Wednesday 26 March 2014

"Como Nuvens que Passam" (Cantos II, III e IV) by José Thiesen (in Portuguese)

Canto II

     - E tu o amas muito?
     - Numa escala de um a dez?
     - Isso!
     - Trinta e dois!
     (risos)
     - Mas conte-me, como ele é?
     - Meu-deus, Eduardo! Como ele é? Dizer que Luciano é mais alto que eu, loiro, tem olhos verdes, boca pequena e grossa? Falar de seu bícepstóraxconstruçãoóssea? Falar o que, se ele é mais do que vejo  e  o que não vejo vai além das palavras?
     - Ui! pirou mesmo! Cuidado, hein?

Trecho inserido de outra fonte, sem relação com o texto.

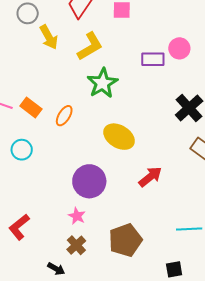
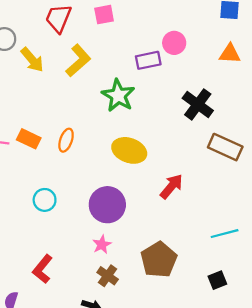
green star: (103, 83) -> (118, 96), moved
cyan circle: (22, 150) -> (45, 200), moved
pink star: (77, 216) -> (102, 245), turned 30

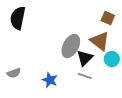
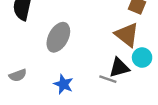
gray ellipse: (71, 46) -> (58, 37), moved
black triangle: (85, 58) -> (119, 68), moved, turned 30

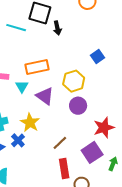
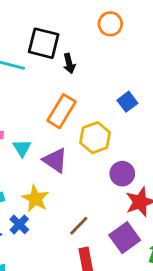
orange rectangle: (37, 67) -> (61, 111), moved, turned -45
purple circle: (78, 106) -> (122, 174), moved

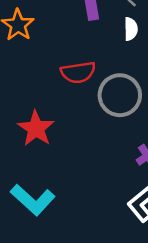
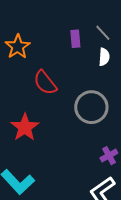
red semicircle: (78, 72) -> (45, 83), moved, turned 56

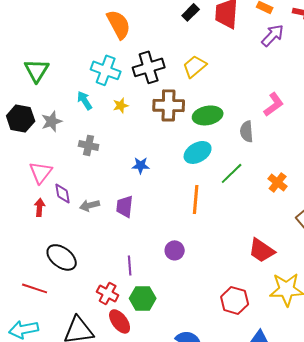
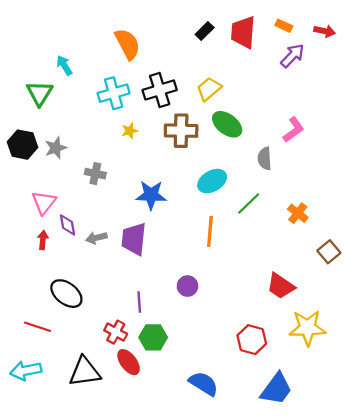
cyan cross: (106, 70) -> (114, 93), turned -36
cyan arrow: (85, 100) -> (64, 65), moved
green ellipse: (208, 115) -> (227, 124), moved, turned 48
blue star: (141, 165) -> (151, 195), size x1.6
purple trapezoid: (125, 206) -> (134, 239), size x1.4

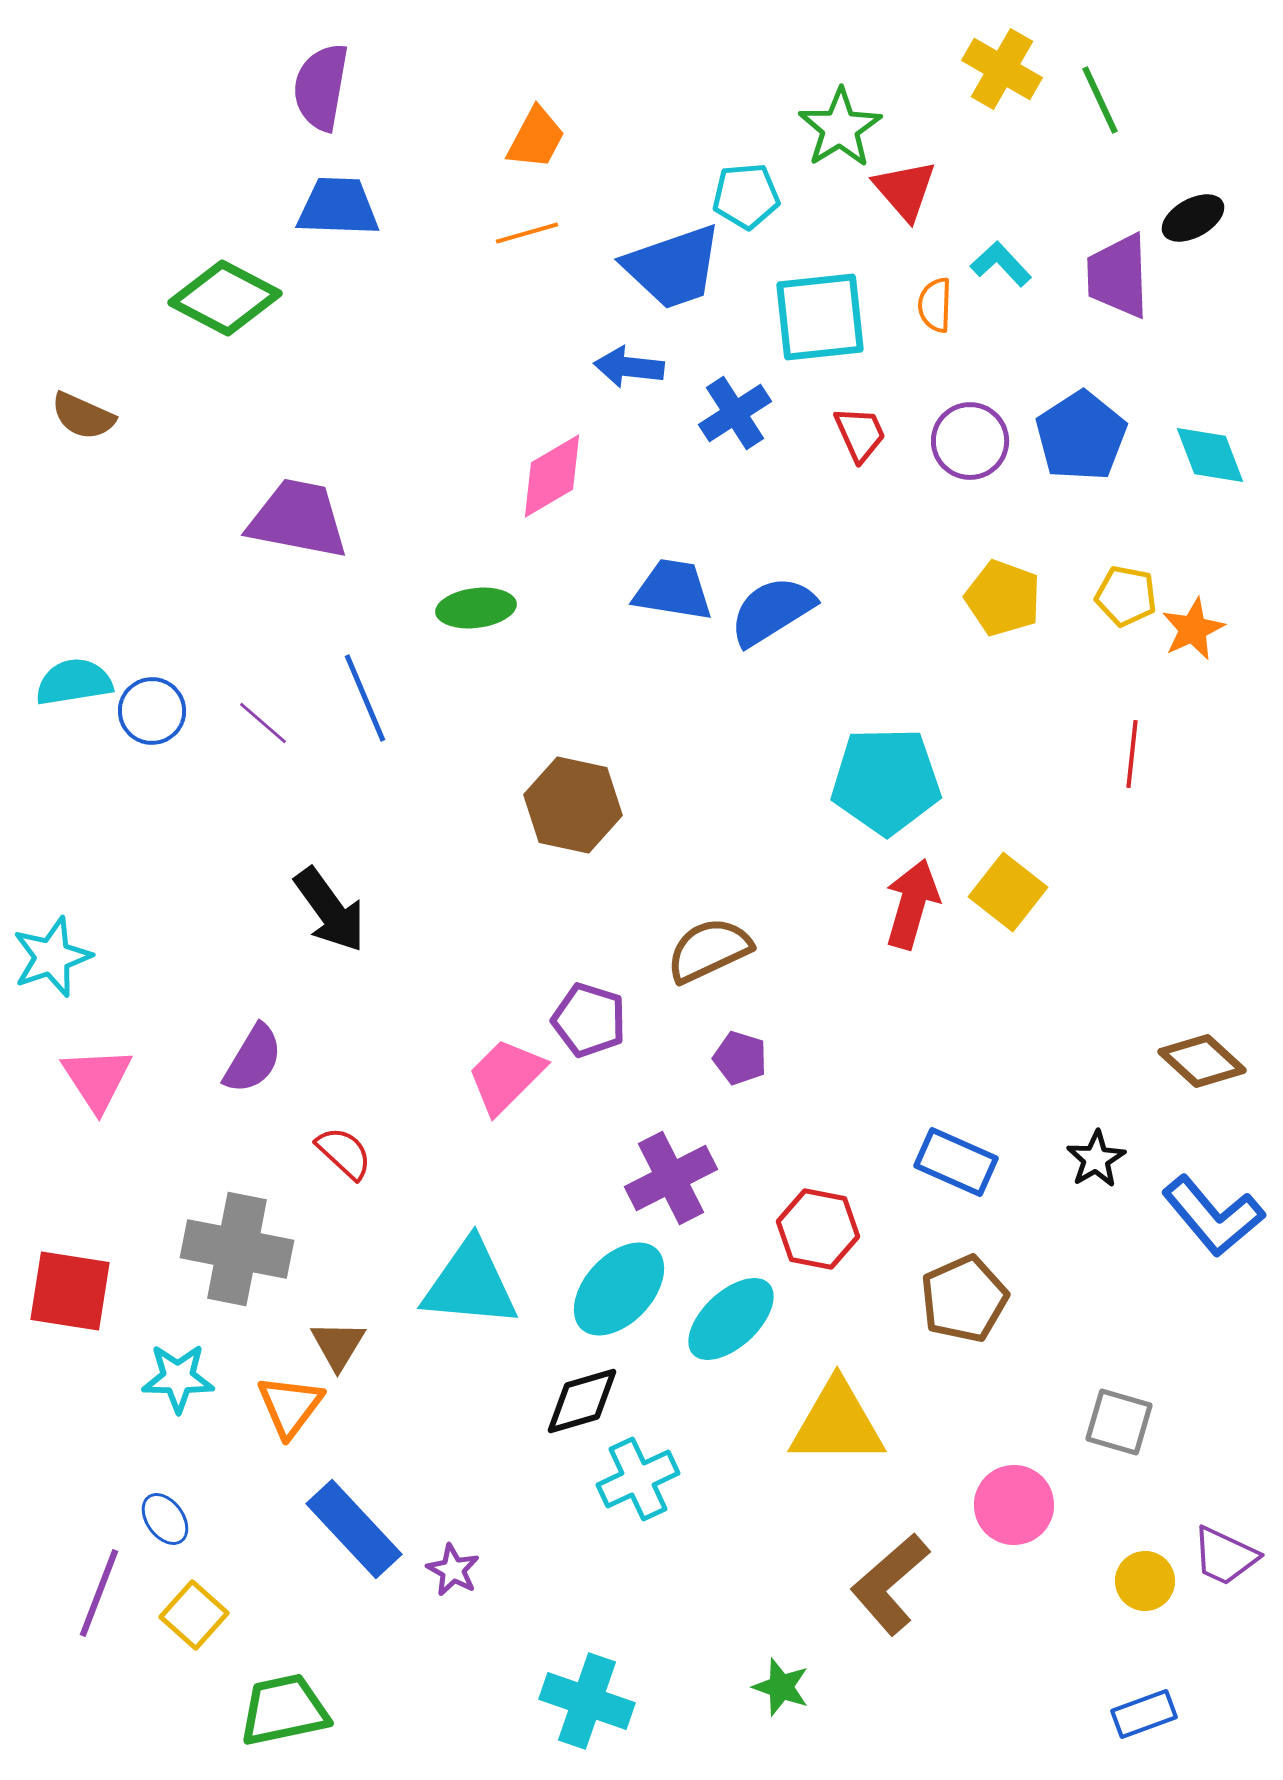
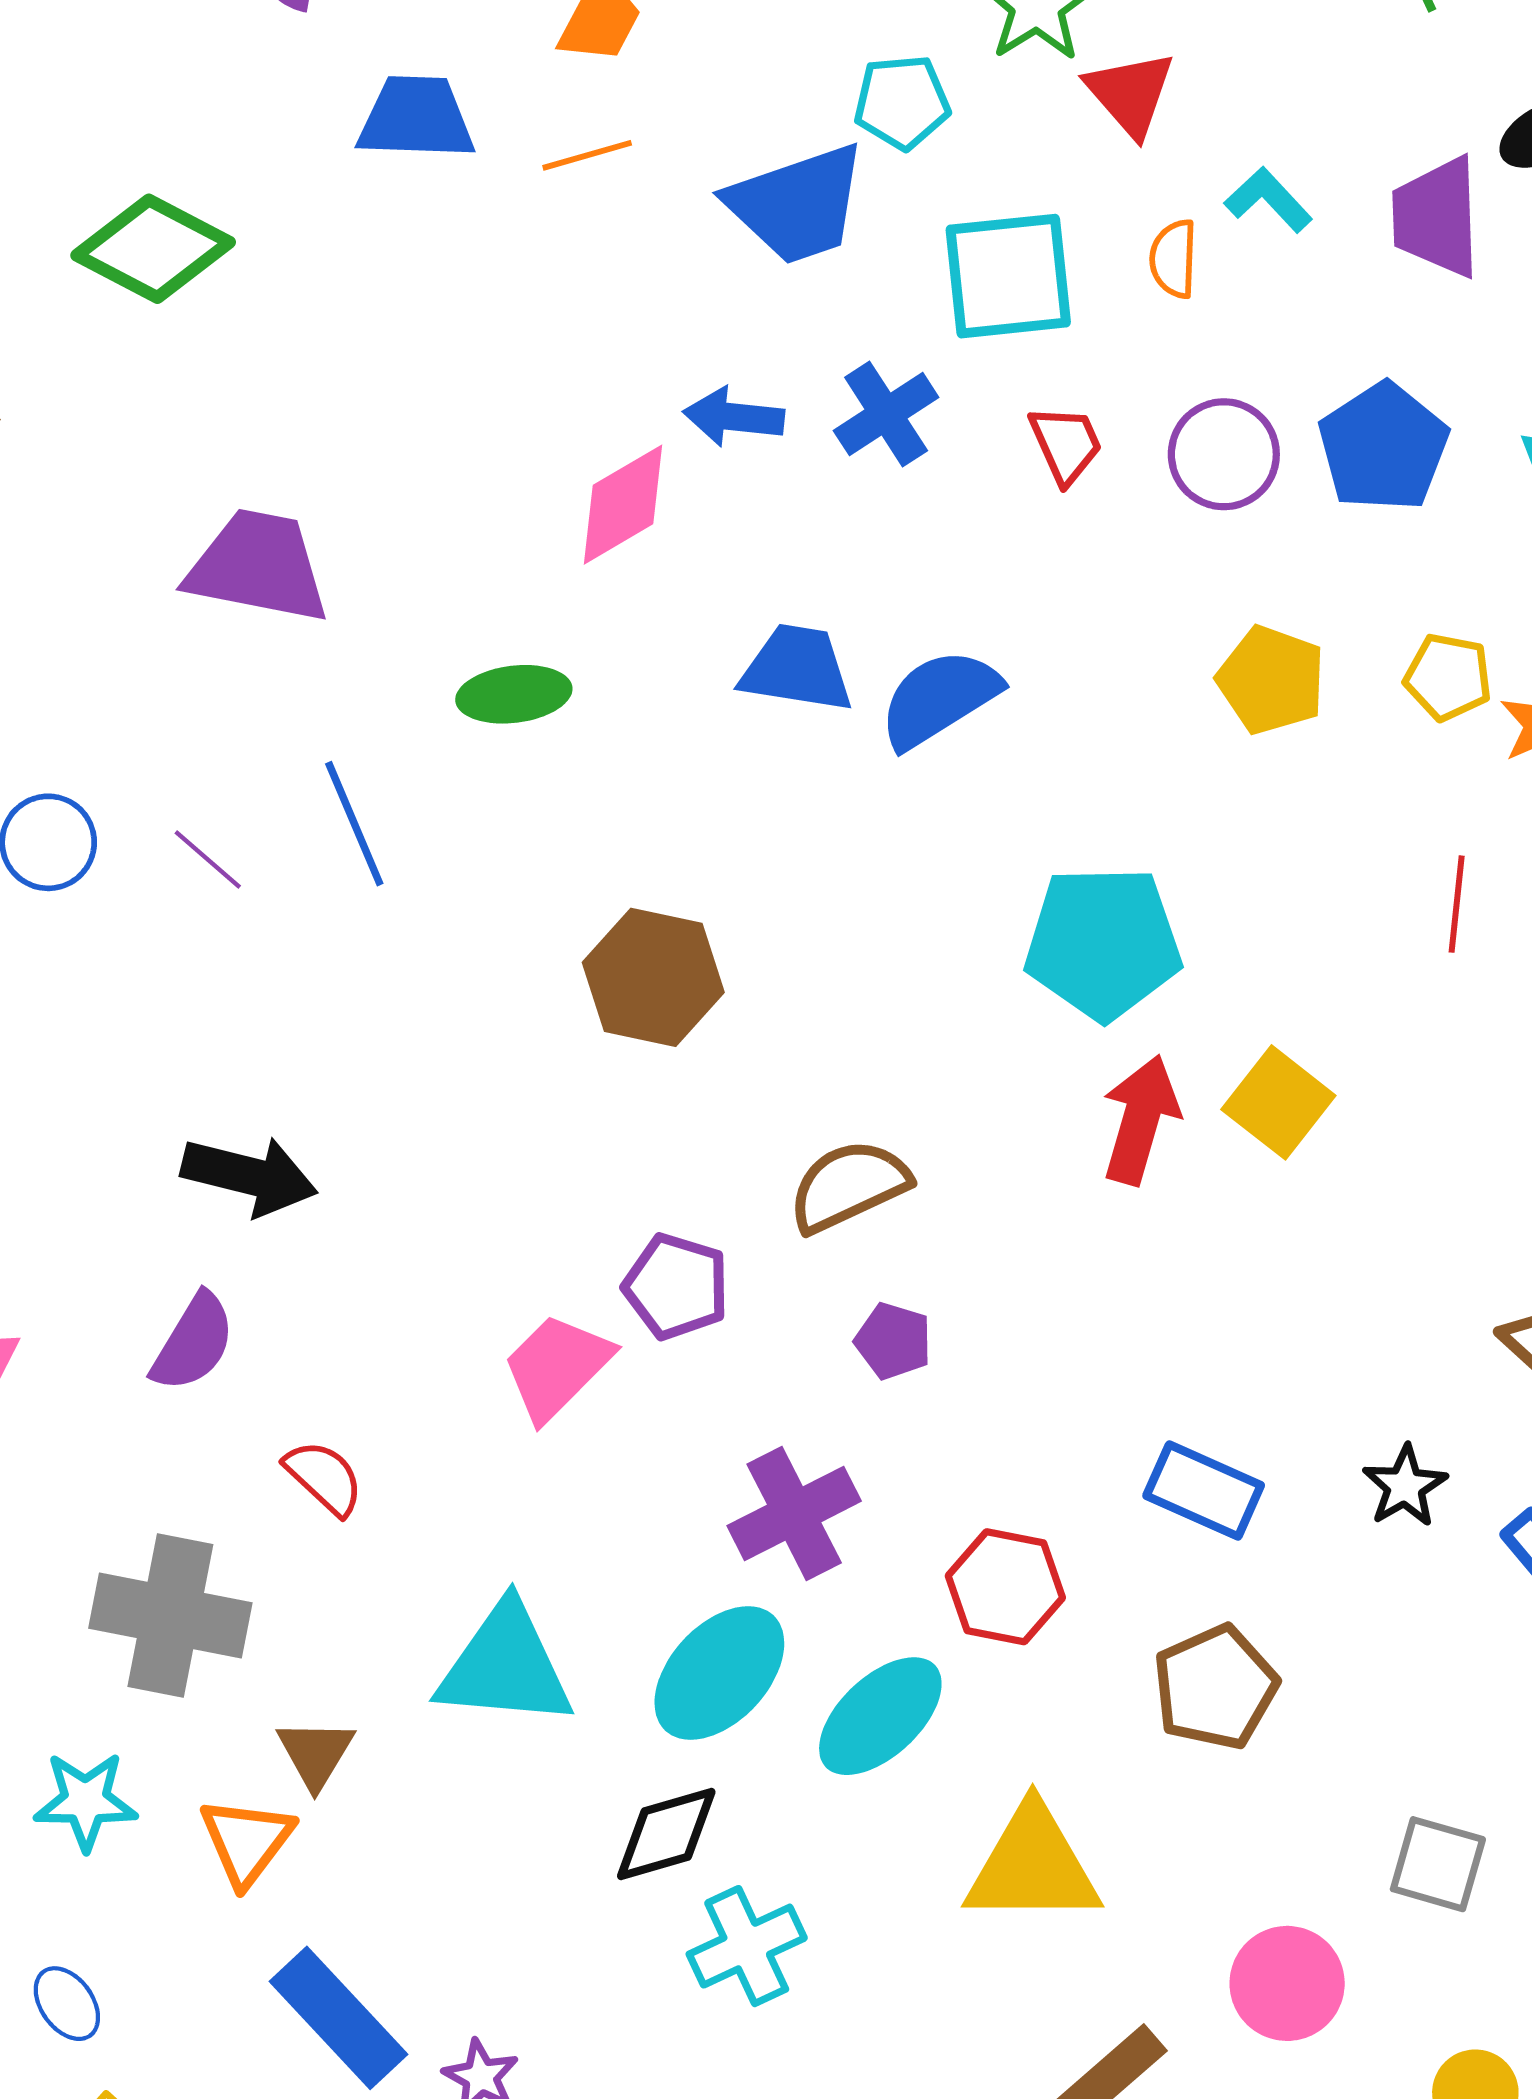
blue trapezoid: (338, 207) -> (416, 118), moved
blue arrow: (629, 367) -> (734, 417), moved
black arrow: (330, 910) -> (249, 1176), moved, turned -40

Vai e vai, ele vira obcessão sem que te livres dele nem depois de ele se ter livrado de ti!
     - Sei disso...
     - Sabe mesmo? Jura?
     - De pé junto...


Canto III

     - Mas porque recusas esse curso?
     - Oh, Luciano, eu... Parece-me que isso exige tanta concentração... Não sei se dou conta...
     - Mas não custa nada tentar! E podemos fazer o curso juntos!


Canto IV

     - Luciano, que é isso?
     - Oi!...
     - Estás todo molhado, homem!
     - Essa chuva...
     - Entra, enquanto busco uma toalha!
     - Não!... Quer dizer... Vai, vai, eu espero...
     (Essa! A mais bela, a de dias de festa!)
     - Toma, te enxuga!
     - Grato. Toalha bonita.
     - Nada. Se compra igual em qualquer esquina. Mas que é que queres? Eu já ia dormir...
     Então ele me abraçou ali na porta, chorando, depois de ter acabado comigo, tres semanas antes.

Friday 14 March 2014

"Como Nuvens que Passam" (Canto I) by José Thiesen (in Portuguese)

Canto I

     Enquanto vagava solitário por aqueles caminhos arenosos ladeados por plátanos frondosos, meditava sobre as emoções revoltas no meu coração.

     Ouvia o Argento correr célere alguns metros à minha direita. Um rapaz de rosto desagradável passou por mim a pedalar bicicleta velha, rangenta.

     Parei por um momento e o rosto de Cláudio dançou à minha frente.

     Corri a mão por meus cabelos. Alguns garotos, filhos de camponeses, corriam para a praia.

     Respirei fundo aquele ar e senti cheiro de saudade, polenta, New York, mamma Rosa e de homem. De Luciano.